• [WORK TASK] Reproduce all the records word for word. Omit images.

Page segmentation data:
————
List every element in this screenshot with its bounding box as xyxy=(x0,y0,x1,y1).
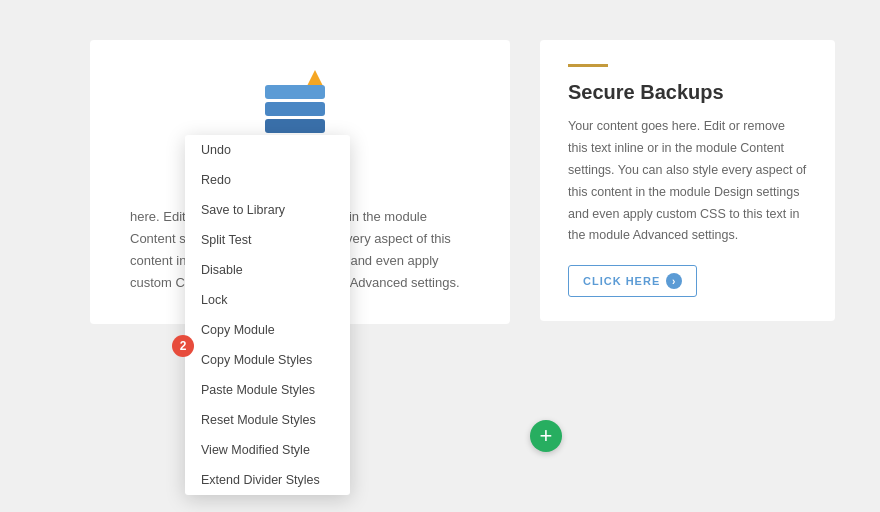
main-area: antee here. Edit or remove this text inl… xyxy=(0,0,880,512)
menu-item-redo[interactable]: Redo xyxy=(185,165,350,195)
click-here-label: CLICK HERE xyxy=(583,275,660,287)
menu-item-extend-divider-styles[interactable]: Extend Divider Styles xyxy=(185,465,350,495)
menu-item-paste-module-styles[interactable]: Paste Module Styles xyxy=(185,375,350,405)
right-card-body: Your content goes here. Edit or remove t… xyxy=(568,116,807,247)
arrow-circle-icon: › xyxy=(666,273,682,289)
menu-item-split-test[interactable]: Split Test xyxy=(185,225,350,255)
context-menu: Undo Redo Save to Library Split Test Dis… xyxy=(185,135,350,495)
db-layer-3 xyxy=(265,119,325,133)
right-card-heading: Secure Backups xyxy=(568,81,807,104)
menu-item-undo[interactable]: Undo xyxy=(185,135,350,165)
menu-item-copy-module-styles[interactable]: Copy Module Styles xyxy=(185,345,350,375)
menu-item-disable[interactable]: Disable xyxy=(185,255,350,285)
menu-item-copy-module[interactable]: Copy Module xyxy=(185,315,350,345)
accent-line xyxy=(568,64,608,67)
click-here-button[interactable]: CLICK HERE › xyxy=(568,265,697,297)
menu-item-save-to-library[interactable]: Save to Library xyxy=(185,195,350,225)
badge-number: 2 xyxy=(172,335,194,357)
right-card: Secure Backups Your content goes here. E… xyxy=(540,40,835,321)
menu-item-reset-module-styles[interactable]: Reset Module Styles xyxy=(185,405,350,435)
db-layer-2 xyxy=(265,102,325,116)
menu-item-lock[interactable]: Lock xyxy=(185,285,350,315)
db-layer-1 xyxy=(265,85,325,99)
plus-button[interactable]: + xyxy=(530,420,562,452)
menu-item-view-modified-style[interactable]: View Modified Style xyxy=(185,435,350,465)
————
• [FINISHED EXERCISE]
List every element in this screenshot with its bounding box as xyxy=(x0,y0,x1,y1).
main-area: antee here. Edit or remove this text inl… xyxy=(0,0,880,512)
menu-item-redo[interactable]: Redo xyxy=(185,165,350,195)
click-here-label: CLICK HERE xyxy=(583,275,660,287)
menu-item-extend-divider-styles[interactable]: Extend Divider Styles xyxy=(185,465,350,495)
menu-item-paste-module-styles[interactable]: Paste Module Styles xyxy=(185,375,350,405)
right-card-body: Your content goes here. Edit or remove t… xyxy=(568,116,807,247)
arrow-circle-icon: › xyxy=(666,273,682,289)
menu-item-split-test[interactable]: Split Test xyxy=(185,225,350,255)
context-menu: Undo Redo Save to Library Split Test Dis… xyxy=(185,135,350,495)
db-layer-3 xyxy=(265,119,325,133)
right-card-heading: Secure Backups xyxy=(568,81,807,104)
menu-item-undo[interactable]: Undo xyxy=(185,135,350,165)
menu-item-copy-module-styles[interactable]: Copy Module Styles xyxy=(185,345,350,375)
menu-item-disable[interactable]: Disable xyxy=(185,255,350,285)
menu-item-copy-module[interactable]: Copy Module xyxy=(185,315,350,345)
accent-line xyxy=(568,64,608,67)
click-here-button[interactable]: CLICK HERE › xyxy=(568,265,697,297)
menu-item-save-to-library[interactable]: Save to Library xyxy=(185,195,350,225)
badge-number: 2 xyxy=(172,335,194,357)
right-card: Secure Backups Your content goes here. E… xyxy=(540,40,835,321)
menu-item-reset-module-styles[interactable]: Reset Module Styles xyxy=(185,405,350,435)
db-layer-2 xyxy=(265,102,325,116)
menu-item-lock[interactable]: Lock xyxy=(185,285,350,315)
db-layer-1 xyxy=(265,85,325,99)
plus-button[interactable]: + xyxy=(530,420,562,452)
menu-item-view-modified-style[interactable]: View Modified Style xyxy=(185,435,350,465)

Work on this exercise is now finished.